Software Reliability Engineering

56 readers

2 users here now

👋 Welcome to the SRE Community!

Whether you're just learning about Site Reliability Engineering/Software Reliability Engineering or you're a seasoned on-call warrior, you're in the right place.

SRE (Site Reliability Engineering - AKA Software Reliability Engineering) is a discipline that uses software engineering principles to ensure that systems are reliable, scalable, and resilient. It’s about balancing feature velocity with system stability—keeping things running even when they shouldn’t.

💬 What can you post here?

Here are a few ideas to get started:

War stories from production incidents and what you learned
Cool tools for observability, monitoring, alerting, and automation
Best practices around on-call, SLOs, blameless postmortems, and chaos engineering
Questions about reliability engineering and career advice
Infrastructure as code, CI/CD pipelines, and deployment strategies
Memes. Tasteful ones. SREs need to laugh too 😅

🌐 Be excellent to each other

This community is part of the programming.dev network. Please make sure to:

Read and follow the programming.dev code of conduct
Keep discussions respectful and inclusive
Assume good faith, and be generous in your interpretations

founded 1 week ago

MODERATORS

th3raid0r

April Discussion: What problems are you working on. (self.sre)

submitted 1 week ago by th3raid0r to c/sre

3 comments fedilink hide all child comments

Whether you're ironing out kinks in disk provisioning at scale or implementing service mesh for microservices. Let's talk about the problems we're currently tackling.
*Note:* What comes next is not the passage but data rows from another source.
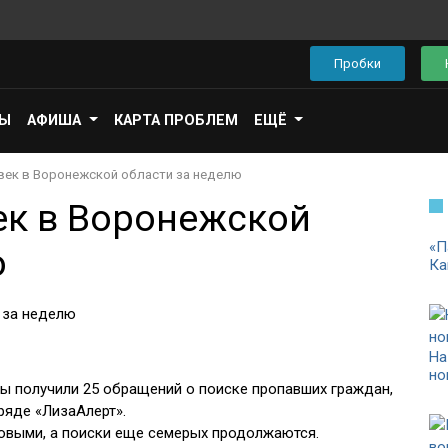
Пробки
ПЫ
АФИША
КАРТА ПРОБЛЕМ
ЕЩЁ
век в Воронежской области за неделю
ек в Воронежской
«П
ю
Ка
На
но
ры получили 25 обращений о поиске пропавших граждан,
ряде «ЛизаАлерт».
овыми, а поиски еще семерых продолжаются.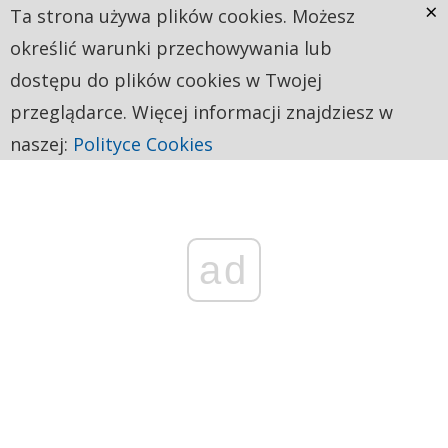
×
Ta strona używa plików cookies. Możesz
określić warunki przechowywania lub
dostępu do plików cookies w Twojej
przeglądarce. Więcej informacji znajdziesz w
naszej:
Polityce Cookies
ad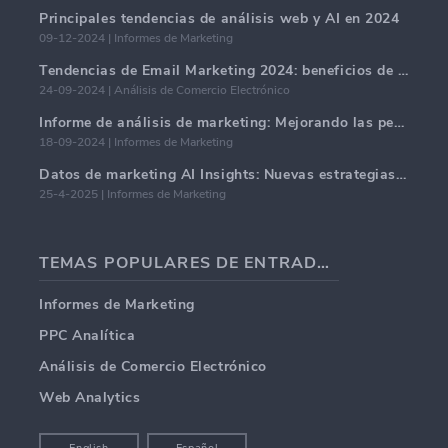
Principales tendencias de análisis web y AI en 2024
09-12-2024 | Informes de Marketing
Tendencias de Email Marketing 2024: beneficios de la hiper-personalización
24-09-2024 | Análisis de Comercio Electrónico
Informe de análisis de marketing: Mejorando las perspectivas comerciales
18-09-2024 | Informes de Marketing
Datos de marketing AI Insights: Nuevas estrategias comerciales para 2024
25-4-2025 | Informes de Marketing
TEMAS POPULARES DE ENTRADAS DE BLOG
Informes de Marketing
PPC Analítica
Análisis de Comercio Electrónico
Web Analytics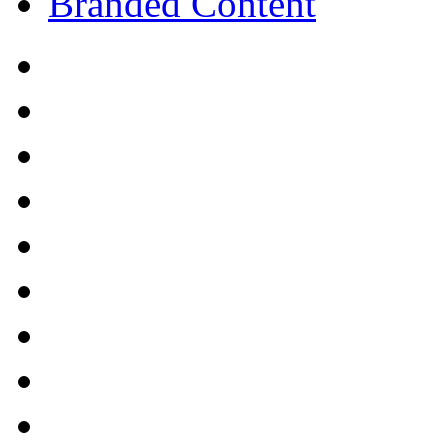
Branded Content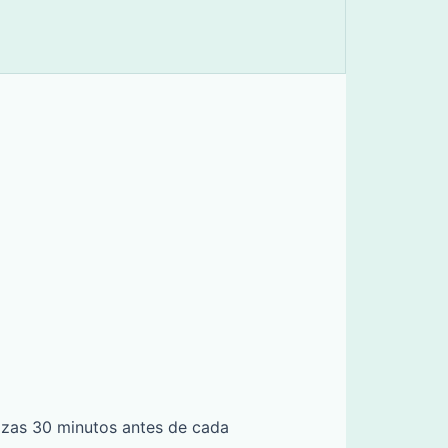
azas 30 minutos antes de cada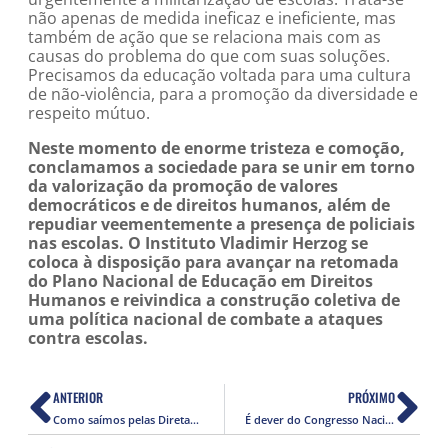
não apenas de medida ineficaz e ineficiente, mas
também de ação que se relaciona mais com as
causas do problema do que com suas soluções.
Precisamos da educação voltada para uma cultura
de não-violência, para a promoção da diversidade e
respeito mútuo.
Neste momento de enorme tristeza e comoção,
conclamamos a sociedade para se unir em torno
da valorização da promoção de valores
democráticos e de direitos humanos, além de
repudiar veementemente a presença de policiais
nas escolas. O Instituto Vladimir Herzog se
coloca à disposição para avançar na retomada
do Plano Nacional de Educação em Direitos
Humanos e reivindica a construção coletiva de
uma política nacional de combate a ataques
contra escolas.
ANTERIOR
PRÓXIMO
Como saímos pelas Diretas, que possamos repetir: Sem impunidade! Responsabilização já!
É dever do Congresso Nacional aprovar o PL 2630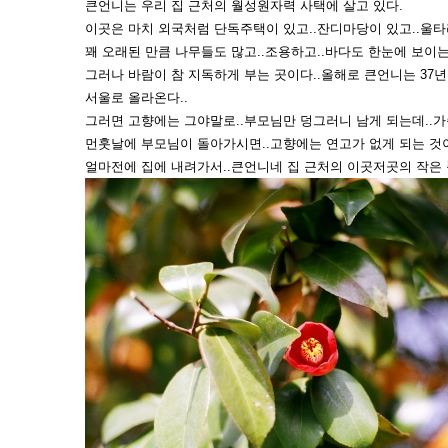
큰언니는 우리 집 근처의 월성원자력 사택에 살고 있다.
이곳은 마치 외국처럼 단독주택이 있고..잔디마당이 있고..울타
꽤 오래된 만큼 나무들도 많고..조용하고..바다도 한눈에 보이는.
그러나 바람이 참 지독하게 부는 곳이다..올해로 큰언니는 37년
서울로 올라온다..
그러면 고향에는 그야말로..부모님만 덩그러니 남게 되는데..가
먼훗날에 부모님이 돌아가시면..고향에는 연고가 없게 되는 것
얼마전에 집에 내려가서..큰언니네 집 근처의 이곳저곳의 작은 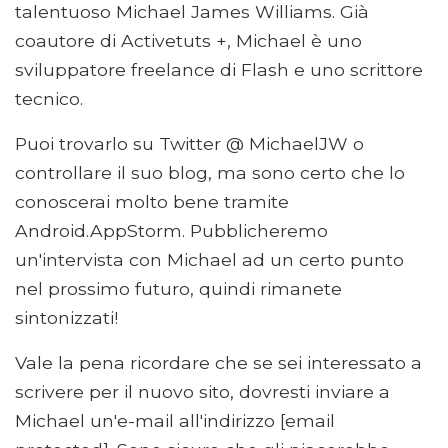
talentuoso Michael James Williams. Già
coautore di Activetuts +, Michael è uno
sviluppatore freelance di Flash e uno scrittore
tecnico.
Puoi trovarlo su Twitter @ MichaelJW o
controllare il suo blog, ma sono certo che lo
conoscerai molto bene tramite
Android.AppStorm. Pubblicheremo
un'intervista con Michael ad un certo punto
nel prossimo futuro, quindi rimanete
sintonizzati!
Vale la pena ricordare che se sei interessato a
scrivere per il nuovo sito, dovresti inviare a
Michael un'e-mail all'indirizzo [email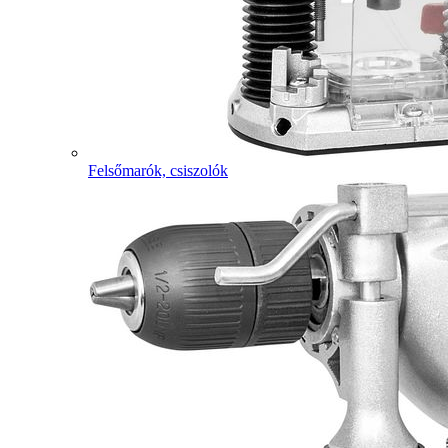
Felsőmarók, csiszolók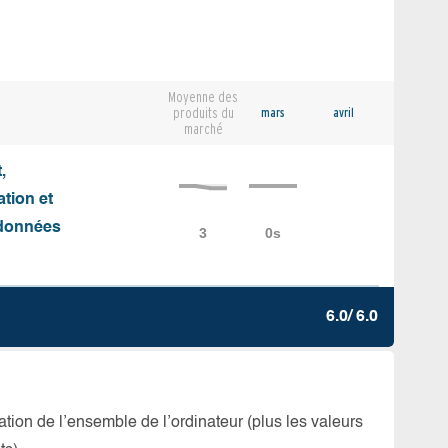
Moyenne des
produits du
mars
avril
marché
,
ation et
e données
6.0/ 6.0
isation de l’ensemble de l’ordinateur (plus les valeurs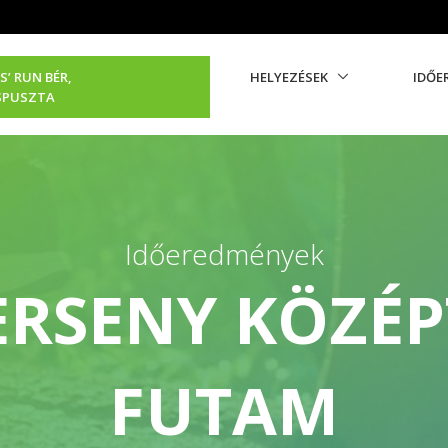
S’ RUN BÉR,
HELYEZÉSEK
IDŐE
SPUSZTA
Időeredmények
ERSENY KÖZÉP
FUTAM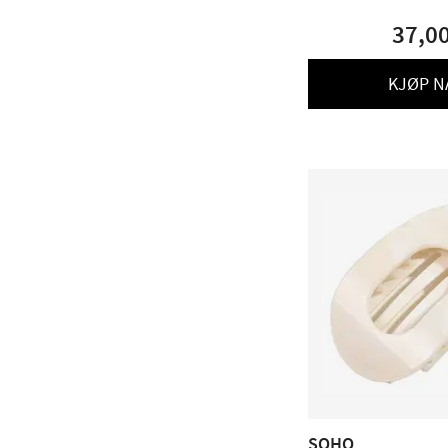
37,0
KJØP N
SOHO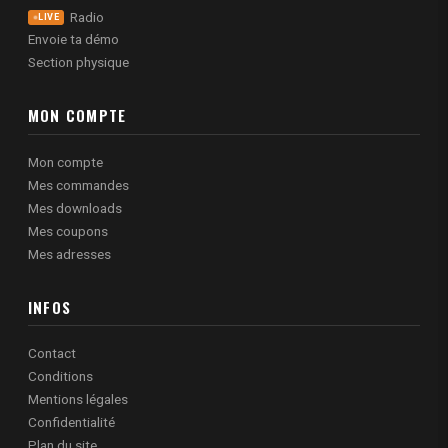
Radio
LIVE
Envoie ta démo
Section physique
MON COMPTE
Mon compte
Mes commandes
Mes downloads
Mes coupons
Mes adresses
INFOS
Contact
Conditions
Mentions légales
Confidentialité
Plan du site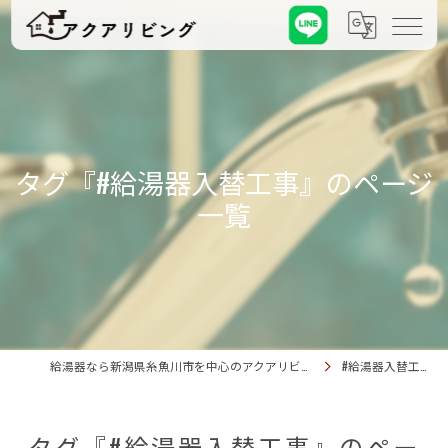
タグ『#給湯器入替工事』のページ
一覧
給湯器なら新潟県糸魚川市を中心のアクアリビング
#給湯器入替工事
タグ『#給湯器入替工事』のペー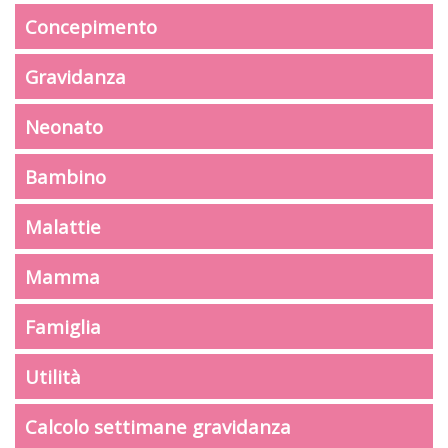
Concepimento
Gravidanza
Neonato
Bambino
Malattie
Mamma
Famiglia
Utilità
Calcolo settimane gravidanza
(Without violating NDA's of course)

top 3 comments

sorted by: hot top controversial new old

[–] knightly@pawb.social 2 points 1 week ago

Ugh, my biggest problem is fighting through my executive dysfunction to get started on documentation updates. >_<

[–] th3raid0r 2 points 1 week ago

I'll go first - I'm working on the reliability of some migration patterns between a couple managed cloud implementations. A bring-your-own-account model underpinned the legacy setup, while the newer cloud offering allows us to retain it all in our accounts.

This is on top of generally sussing out the reliability of the newer product with some chaos testing.

The unfortunate bit is that my OPS workload is so high that I struggle to get much traction on the above. Not to mention that this new product moves so fast that it's hard to get any sort of week-to-week consistency. Often requiring environment re-provisioning. Not exactly stuff that the community can really help with, but hey, that's what's on my plate.

[–] Corbin 1 points 1 week ago

This week (likely most of the month) I am rebuilding a backup process which appears to currently rely on Syncthing and hasn't been tested in years. Everybody got to put in their opinions, so I need to design something which has a single source of truth, also has 3-2-1 replica counts, takes snapshots of the production DBs without degrading them, and burns a monthly DVD on a workstation in the office. Once I'm done with that, I get to look at the office VPN's performance problems.